Not only am I an emotional eater, I am an emotional baker as well. When I was really stressed in college I would bake chocolate pies (I can remember making two during one particularly stressful week). The day I decided to break up with my boyfriend I made a loaf of cheddar cheese bread. Last summer when I was living at home my parents were surprised to come back to the house one day and find that I had baked a loaf of bread; I needed to bake that bread. I don’t know what it is, but there is something comforting about the measuring and the stirring and the sifting that demands my full attention and allows me to relax.


I also like the fact that when I’m baking, I get to do things my way. (My college roommates called me the "Kitchen Nazi.") I love to make messes, and I have been known to make some huge ones in the kitchen (while mentally sorting out some colossal ones in my life). I also cook by smell. I don’t depend as much on a timer to tell me when something is done as by the smell coming out of the kitchen. Hey, it usually works.


I love food, too. I love the making and the presentation and especially the eating of it. I love that you can take some pretty run-of-the-mill ingredients and come up with something completely different. There is something spiritual about getting something great out of some things that aren’t at all special.

I love that food conveys emotion, can say something romantic or comforting or just that you care. In the South, when someone dies, we go sit with the family and we take a casserole. When my Mom is sick, she only wants to eat the foods her mother used to cook for her when she was sick as a child: beans and rice and red Jell-O.


I love the history passed down in certain dishes. When I make peach cobbler, I want to make it like my great-grandmother did. (Of course she didn’t use a recipe, but my grandmother and I have found one that we think is pretty close.) When I make tortillas, I want to make them like my best friend’s mom does, not from some white woman’s "well researched" recipe.

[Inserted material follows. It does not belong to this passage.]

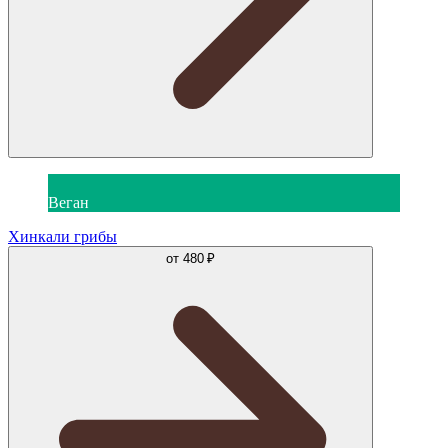
Веган
Хинкали грибы
от
480 ₽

It occurs to me now that I also might find baking comforting because it allows me to have control. I get to choose how much of what goes in where and when the thing comes out of the oven. I get to have the ultimate say in something, regardless of how out of control the rest of my life feels.


So I think I’ll make some bread tonight. Probably a nice white loaf (my dad won’t eat wheat). And then I think I’ll make Peach French Toast out of it. Or maybe I’ll make some fried pies. I found a pretty good recipe for them in the family cookbook. Actually, I’ll probably end up making all of the above. Hungry?